Algo que divierte y molesta a los libreros de Moyano —así de bipolares somos— es cuando uno del foro se acerca al sagrado polvo que rezuman las casetas y dice: “Soy de Madrid y nunca había estado aquí”, lo que refuerza la teoría de los mundos paralelos y que la peatonalización nos ha hecho invisibles salvo para las palomas que siempre se cagan en Kafka o Pessoa como si fueran conscientes de que la gloria hay que ensuciarla.
Moyano tiene un comienzo y, como todo lo que en España se refiere a libracos y no quiero sacar al petardo de Larra con aquello de que escribir es llorar, digamos que proliferó a costa de lo escrito y a pesar de la tuberculosis, y es que para no molestar o existir menos, los libreros estaban a la sombra, es decir a la derecha según se sube hacia la estatua de Pío Baroja.
Ya no tenemos Don Píos que engorden biblioteca a costa nuestra; de hecho su última salida, galeno mediante, fue una visita a Moyano y ahora le sufrimos desde arriba igual que si hubiera logrado tangarnos en el regateo último. Somos treinta casetas repletas de papel para todos los gustos. Algunos libreros guardan, otros propician el flujo, para que juegues en los tableros a encontrar el tesoro antes que te lo apiole un buitre de los que luego hace su agosto en “todocolección”.

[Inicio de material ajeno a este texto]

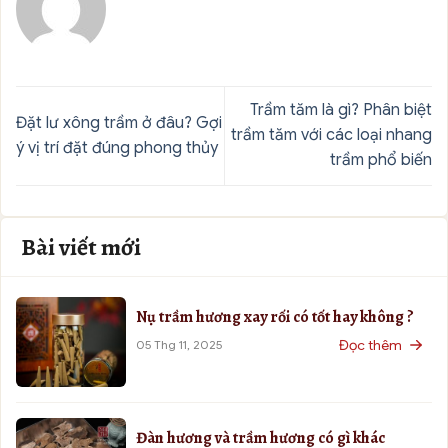
Trầm tăm là gì? Phân biệt
Đặt lư xông trầm ở đâu? Gợi
trầm tăm với các loại nhang
ý vị trí đặt đúng phong thủy
trầm phổ biến
Bài viết mới
Nụ trầm hương xay rối có tốt hay không ?
Đọc thêm
05 Thg 11, 2025
Đàn hương và trầm hương có gì khác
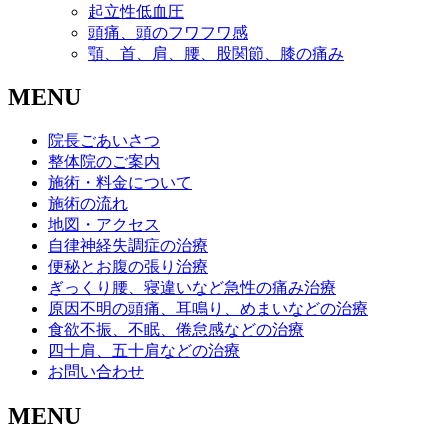
起立性低血圧
頭痛、頭のフワフワ感
顎、首、肩、腰、股関節、膝の痛み
MENU
院長ごあいさつ
整体院のご案内
施術・料金について
施術の流れ
地図・アクセス
自律神経失調症の治療
便秘とお腹の張り治療
ぎっくり腰、寝違いなど急性の痛み治療
原因不明の頭痛、耳鳴り、めまいなどの治療
食欲不振、不眠、倦怠感などの治療
四十肩、五十肩などの治療
お問い合わせ
MENU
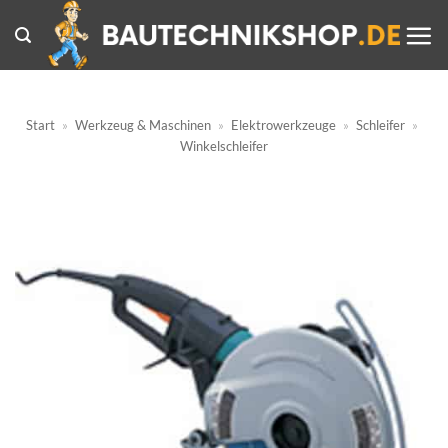
Zum
Inhalt
springen
Start
»
Werkzeug & Maschinen
»
Elektrowerkzeuge
»
Schleifer
»
Winkelschleifer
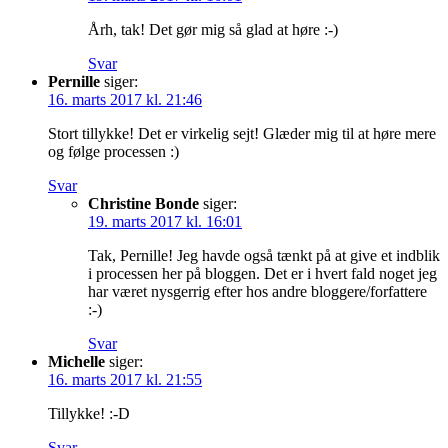
Årh, tak! Det gør mig så glad at høre :-)
Svar
Pernille
siger:
16. marts 2017 kl. 21:46
Stort tillykke! Det er virkelig sejt! Glæder mig til at høre mere
og følge processen :)
Svar
Christine Bonde
siger:
19. marts 2017 kl. 16:01
Tak, Pernille! Jeg havde også tænkt på at give et indblik
i processen her på bloggen. Det er i hvert fald noget jeg
har været nysgerrig efter hos andre bloggere/forfattere
:-)
Svar
Michelle
siger:
16. marts 2017 kl. 21:55
Tillykke! :-D
Svar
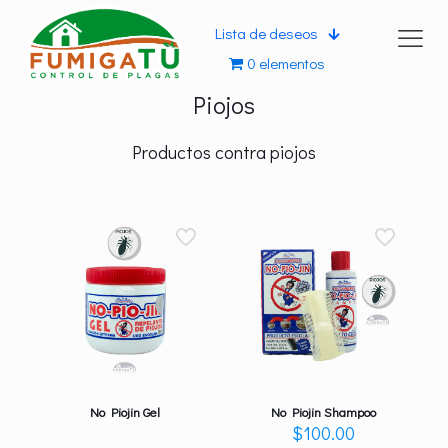
Lista de deseos
0 elementos
Piojos
Productos contra piojos
No Piojin Gel
No Piojin Shampoo
$
100.00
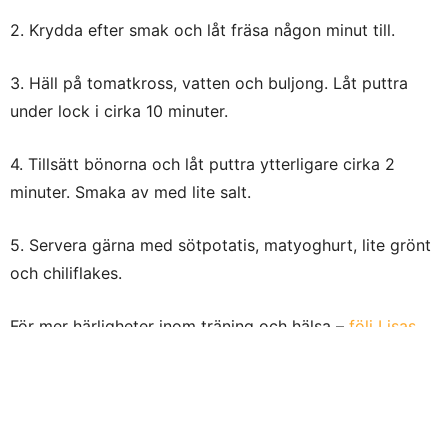
2. Krydda efter smak och låt fräsa någon minut till.
3. Häll på tomatkross, vatten och buljong. Låt puttra
under lock i cirka 10 minuter.
4. Tillsätt bönorna och låt puttra ytterligare cirka 2
minuter. Smaka av med lite salt.
5. Servera gärna med sötpotatis, matyoghurt, lite grönt
och chiliflakes.
För mer härligheter inom träning och hälsa –
följ Lisas
blogg här
.
Text: Anna Lissjanis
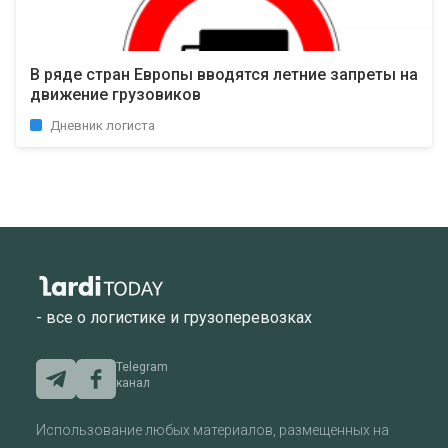
В ряде стран Европы вводятся летние запреты на
движение грузовиков
Дневник логиста
- все о логистике и грузоперевозках
Telegram
канал
Использование любых материалов, размещенных на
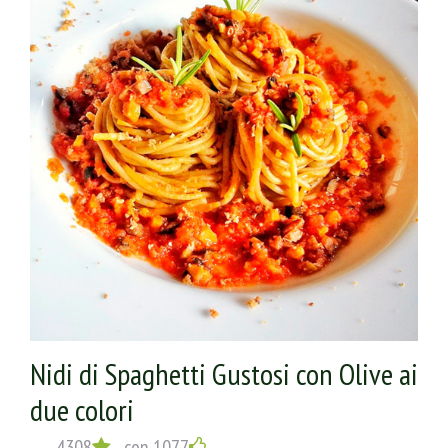
Nidi di Spaghetti Gustosi con Olive ai
due colori
4308
con 1077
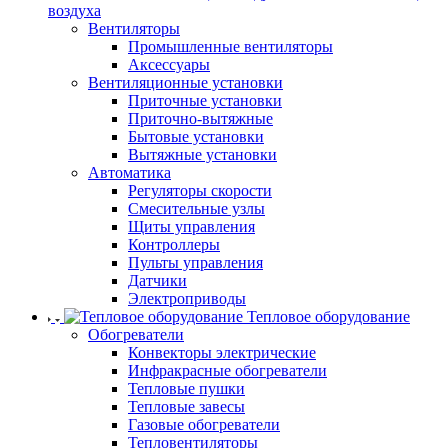
воздуха
Вентиляторы
Промышленные вентиляторы
Аксессуары
Вентиляционные установки
Приточные установки
Приточно-вытяжные
Бытовые установки
Вытяжные установки
Автоматика
Регуляторы скорости
Смесительные узлы
Щиты управления
Контроллеры
Пульты управления
Датчики
Электроприводы
Тепловое оборудование
Обогреватели
Конвекторы электрические
Инфракрасные обогреватели
Тепловые пушки
Тепловые завесы
Газовые обогреватели
Тепловентиляторы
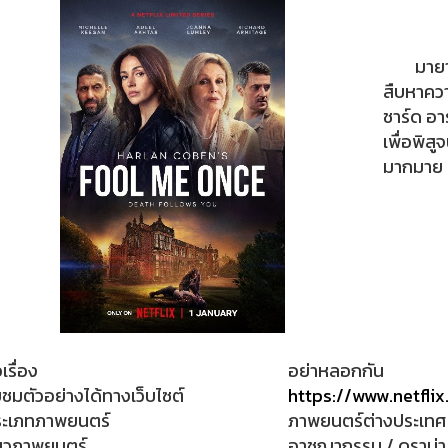
มายา
สืบหาควา
ชาร์ด อา
เพื่อพิส
มากมาย
รื่อง
อย่าหลอกกัน
ตัวอย่างได้ทางเว็บไซต์
https://www.netfli
เภทภาพยนตร์
ภาพยนตร์ต่างประเทศ
ภาพยนตร์
อาชญากรรม / ดราม่า / 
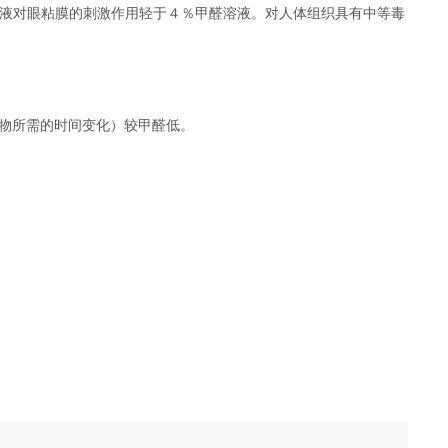
液对眼粘膜的刺激作用轻于４％甲醛溶液。对人体组织具有中等毒
物所需的时间变化）较甲醛低。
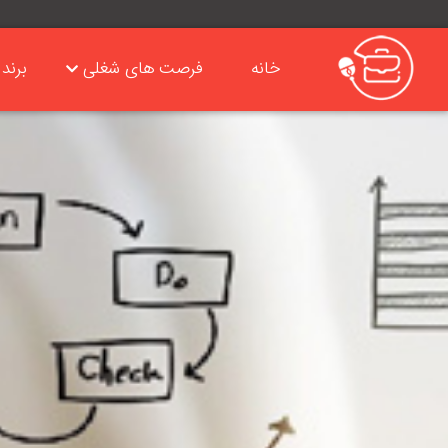
خانه
فرصت های شغلی
برند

Resistimos porque no creemos nada más que en el libro. Somos una mezcla de Rata y Señor Koreander, aquel bibliópola de La Historia Interminable que sabía de la vida en las páginas de los grandes libros.
Por favor, nunca nos pongas el último precio en una puja. Nuestro oficio tiene sus códigos. Somos orgullosos a la manera de Cervantes y, como a él primero nos toman por tontos, luego por raros y, al final quizás por locos. Todos los días soñamos con la quimera de encontrar o vender el libro maravilloso. Estamos enamorados de nuestra mercancía mientras nos destroza los riñones.
No vamos de simpáticos pero aquí seguimos, en la patria del libro aventurero, quemándonos al sol o bajo la lluvia con la mayor certeza de todas: lo que las grandes multinacionales venden a 20 euros, después nosotros no nos lo sacamos de encima ni por 20 céntimos. Si embargo siempre preguntan por Bécquer, Delibes, Bernanos, Stoker, Bierce, Conrad, Stevenson o el Loro de Altolaguirre. Por eso en Moyano, que toma el nombre de aquel buen ministro liberal que tanto hizo por procurarle el derecho a la enseñanza a los españoles, sabemos que la buena literatura permanece.
Ya nunca nos haremos ricos, quizás. Pero somos libres en nuestra barricada, que no cayó ni durante los bombardeos de Atocha, y no estamos dispuestos a formar parte de ninguna realidad paralela. Existimos, oh, sí, pastores de libros bajo las acacias enfermas, gracias a esa hambre lectora que es poca pero permanente.